Europe : qui avait déjà tout compris il y a 28 ans ?

Qui a dit ?

« Voici maintenant 35 ans que d’actes uniques en règlements, de règlements en directives, de directives en jurisprudences,

la construction européenne se fait sans les peuples !

Elle se fait en catimini, dans le secret des cabinets, dans la pénombre des commissions, dans le clair-obscur des cours de justice.

Voici que depuis 35 ans, toute une oligarchie d’experts, de juges, de fonctionnaires, de gouvernants prennent, au nom des peuples, sans en avoir obtenu mandat, des décisions dont une formidable conspiration du silence dissimule les enjeux et minimise les conséquences.

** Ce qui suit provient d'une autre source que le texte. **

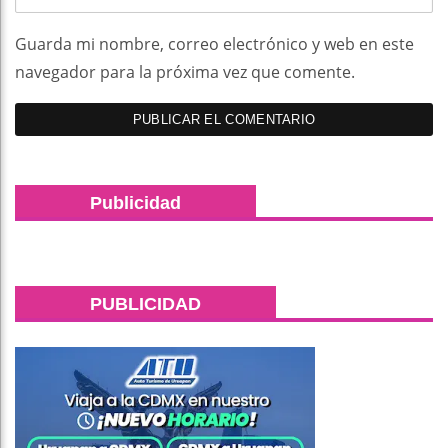
Guarda mi nombre, correo electrónico y web en este
navegador para la próxima vez que comente.
Publicidad
PUBLICIDAD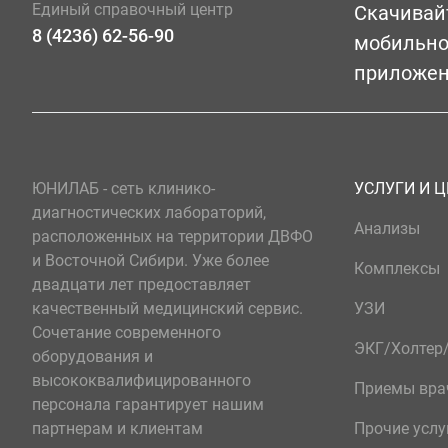
Единый справочный центр
Скачивай
8 (4236) 62-56-90
мобильн
приложе
ЮНИЛАБ - сеть клинико-
УСЛУГИ И 
диагностических лабораторий,
Анализы
расположенных на территории ДВФО
и Восточной Сибири. Уже более
Комплексы
двадцати лет предоставляет
качественный медицинский сервис.
УЗИ
Сочетание современного
ЭКГ/Холте
оборудования и
высококвалифицированного
Приемы вра
персонала гарантирует нашим
партнерам и клиентам
Прочие услу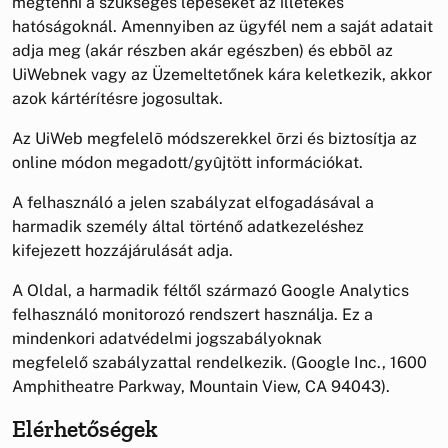
megtenni a szükséges lépéseket az illetékes
hatóságoknál. Amennyiben az ügyfél nem a saját adatait
adja meg (akár részben akár egészben) és ebbõl az
UiWebnek vagy az Üzemeltetőnek kára keletkezik, akkor
azok kártérítésre jogosultak.
Az UiWeb megfelelõ módszerekkel õrzi és biztosítja az
online módon megadott/gyûjtött információkat.
A felhasználó a jelen szabályzat elfogadásával a
harmadik személy által történő adatkezeléshez
kifejezett hozzájárulását adja.
A Oldal, a harmadik féltől származó Google Analytics
felhasználó monitorozó rendszert használja. Ez a
mindenkori adatvédelmi jogszabályoknak
megfelelő szabályzattal rendelkezik. (Google Inc., 1600
Amphitheatre Parkway, Mountain View, CA 94043).
Elérhetőségek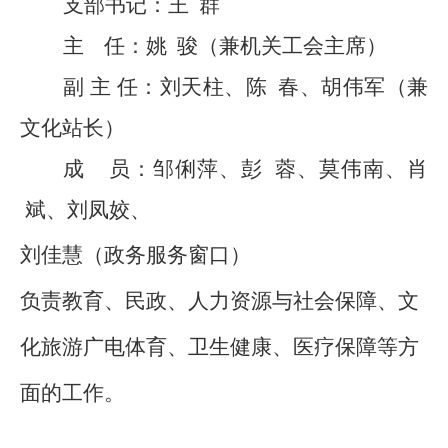
支部书记
：
王
群
主
任：
姚
骏
（
兼机关工会主席
）
副
主
任：刘天柱、陈
春、胡伟军（兼
文化站长
）
成
员：
邹俐萍、彭
蓉、莫伟南、
肖
斌、
刘
凤
姣
、
刘佳慧（政务服务窗口）
负责教育、民政、人力资源与社会保障、文
化旅游广电体育、卫生健康、医疗保障等方
面的工作。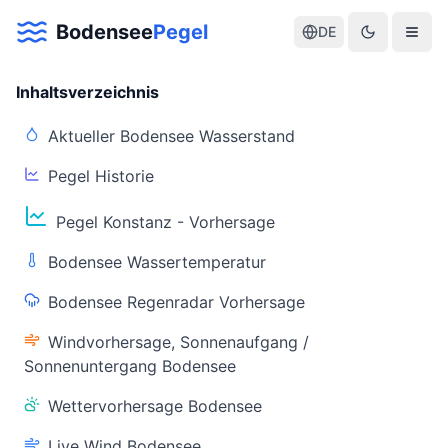
Bodensee
Pegel
DE
Inhaltsverzeichnis
Aktueller Bodensee Wasserstand
Pegel Historie
Aktuelle Warnlage Bodensee
Pegel Konstanz - Vorhersage
Aktueller Bodensee Pegel & Wasserstand
Bodensee Wassertemperatur
Live-Daten
Bodensee Regenradar Vorhersage
Bodensee Pegel
Wassertemperatur
(Konstanz)
(Friedrichshafen)
Windvorhersage, Sonnenaufgang /
Sonnenuntergang Bodensee
Wettervorhersage Bodensee
Live Wind Bodensee
Warnstatus
Letzte Aktualisierung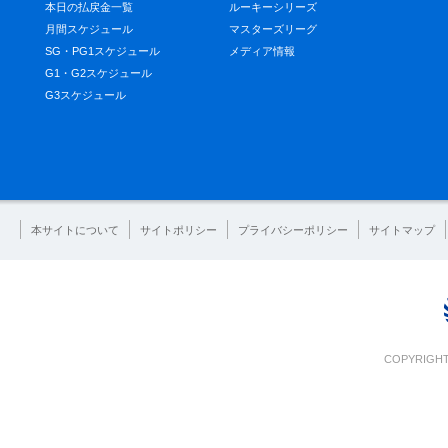
本日の払戻金一覧
ルーキーシリーズ
月間スケジュール
マスターズリーグ
SG・PG1スケジュール
メディア情報
G1・G2スケジュール
G3スケジュール
本サイトについて
サイトポリシー
プライバシーポリシー
サイトマップ
COPYRIGHT 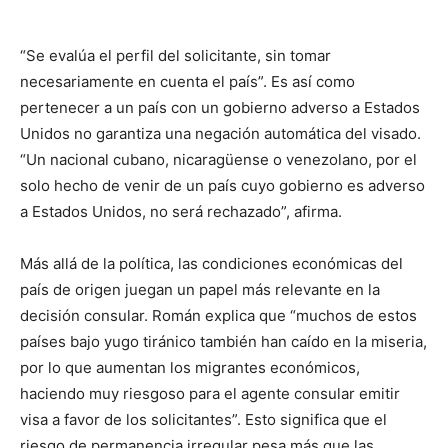
“Se evalúa el perfil del solicitante, sin tomar
necesariamente en cuenta el país”. Es así como
pertenecer a un país con un gobierno adverso a Estados
Unidos no garantiza una negación automática del visado.
“Un nacional cubano, nicaragüense o venezolano, por el
solo hecho de venir de un país cuyo gobierno es adverso
a Estados Unidos, no será rechazado”, afirma.
Más allá de la política, las condiciones económicas del
país de origen juegan un papel más relevante en la
decisión consular. Román explica que “muchos de estos
países bajo yugo tiránico también han caído en la miseria,
por lo que aumentan los migrantes económicos,
haciendo muy riesgoso para el agente consular emitir
visa a favor de los solicitantes”. Esto significa que el
riesgo de permanencia irregular pesa más que las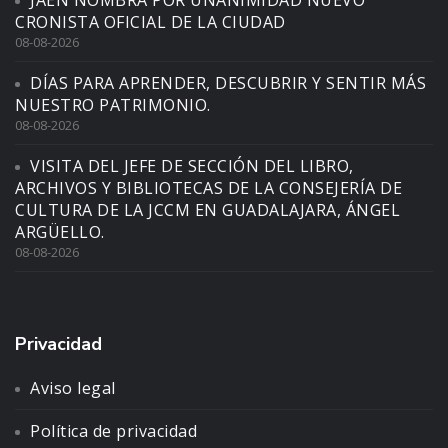
JAÉN NOMBRA POR UNANIMIDAD NUEVO
CRONISTA OFICIAL DE LA CIUDAD
08-08-2026
DÍAS PARA APRENDER, DESCUBRIR Y SENTIR MÁS
NUESTRO PATRIMONIO.
08-08-2026
VISITA DEL JEFE DE SECCIÓN DEL LIBRO,
ARCHIVOS Y BIBLIOTECAS DE LA CONSEJERÍA DE
CULTURA DE LA JCCM EN GUADALAJARA, ÁNGEL
ARGÜELLO.
08-08-2026
Privacidad
Aviso legal
Política de privacidad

La logique du processus, l’engrenage, économique et politique, mise au point à Maastricht, est celle d’un fédéralisme au rabais, fondamentalement antidémocratique, faussement libéral, résolument technocratique.  »

Eric Zemmour ou d’autres intellectuels qui osent encore critiquer les institutions européennes, développent aujourd’hui les mêmes arguments. Mais, en fait, c’est en 1992, au moment de la signature du traité de Maastricht, que Philippe Seguin prononce, à l’Assemblée nationale, un discours qui, 28 ans plus tard, n’a pas pris une ride !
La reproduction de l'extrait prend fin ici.